At the same time, the mobile subscription prices are among the lowest in Europe. Elisa’s average monthly ARPU for a post-paid subscription is 21.9$ (1Q 2020) with average monthly mobile data usage of more than 20 gigabytes. This is mostly because Elisa launched uncapped speed tier based mobile data subscriptions in 2007 as the first mobile operator in the world to speed up the transition from voice centric business model to data driven one.
This transition has been good for the business. We have seen a healthy development in mobile service revenue due to customers upgrading their subscriptions from slower speed tiers to faster with a couple of dollars raise in monthly billing. Together with heavy automation of operations, this has resulted in a very good stock price development from 35$ to 62$ in 5 years.
To do all this, we had to change a lot of things in our network management. The key to achieving all of this was to automate our networks using both rules based and machine learning algorithms. Automating key processes has reduced costs and liberated resources from manual and routine tasks. Today, we run a highly automated network. The automation saves costs and enables us to offer high-quality services to all of our customers across the rural parts of Finland. These investments have resulted in three clear benefits.
First, we can plan our networks more efficiently. We use the machine learning tools to predict where we should deploy our base stations and deliver upgrades, based on traffic and service consumption. This means we can match rollout to demand and provide the right investments, at the right time – reducing our overall investments.
Second, we’ve been able to implement new power saving plans that reduce our energy costs by 14%. This matters, because, according to the GSMA, power consumption typically constitutes between 20% and 40% of network OPEX: all operators must tackle this problem.

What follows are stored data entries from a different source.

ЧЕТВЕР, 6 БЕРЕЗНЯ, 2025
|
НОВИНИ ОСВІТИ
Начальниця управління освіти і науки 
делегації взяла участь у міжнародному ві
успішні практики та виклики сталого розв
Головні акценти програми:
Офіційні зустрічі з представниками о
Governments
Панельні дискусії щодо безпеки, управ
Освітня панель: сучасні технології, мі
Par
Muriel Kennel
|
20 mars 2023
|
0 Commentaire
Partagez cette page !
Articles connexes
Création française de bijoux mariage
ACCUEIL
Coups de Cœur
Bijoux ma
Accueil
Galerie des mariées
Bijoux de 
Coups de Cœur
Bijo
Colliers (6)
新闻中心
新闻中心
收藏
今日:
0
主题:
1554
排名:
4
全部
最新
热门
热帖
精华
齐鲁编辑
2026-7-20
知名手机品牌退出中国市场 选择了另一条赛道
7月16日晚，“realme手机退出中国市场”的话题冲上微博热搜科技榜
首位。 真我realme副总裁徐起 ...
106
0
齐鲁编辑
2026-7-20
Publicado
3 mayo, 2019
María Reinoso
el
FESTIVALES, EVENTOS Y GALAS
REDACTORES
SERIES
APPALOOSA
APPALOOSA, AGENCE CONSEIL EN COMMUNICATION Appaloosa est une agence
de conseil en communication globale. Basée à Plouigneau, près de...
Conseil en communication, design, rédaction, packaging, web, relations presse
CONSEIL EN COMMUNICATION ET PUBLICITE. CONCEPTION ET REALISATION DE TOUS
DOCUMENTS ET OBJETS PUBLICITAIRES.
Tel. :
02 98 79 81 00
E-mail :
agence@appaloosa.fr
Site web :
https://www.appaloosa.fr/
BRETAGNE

Our solution is based on the principle that each site differs and needs to be considered individually. We use the data from each cell to define a highly specific power management programme, which is improved with the machine learning, so that we can tune power consumption to the real demand. Not only does this reduce costs, it has also a significant positive impact on TCO, making rural coverage more affordable in the long run.
Third, we’ve completely automated our Network Operations Center. As a result, we’re able to predict 90% of incidents and resolve them before they have any impact on customers. This reduces the need for site visits and manual interventions, as well as time spent on routine monitoring, enabling our staff to focus on building a better network. In addition, customer experience gets significantly improved.
Automation has been the key enabler that allows us to offer universal services, cost effectively and profitably. It has allowed us to plan network investments more efficiently, reduce key operational costs, and eliminate manual tasks. As a result, we can deliver high-quality rural networks and do good business with them.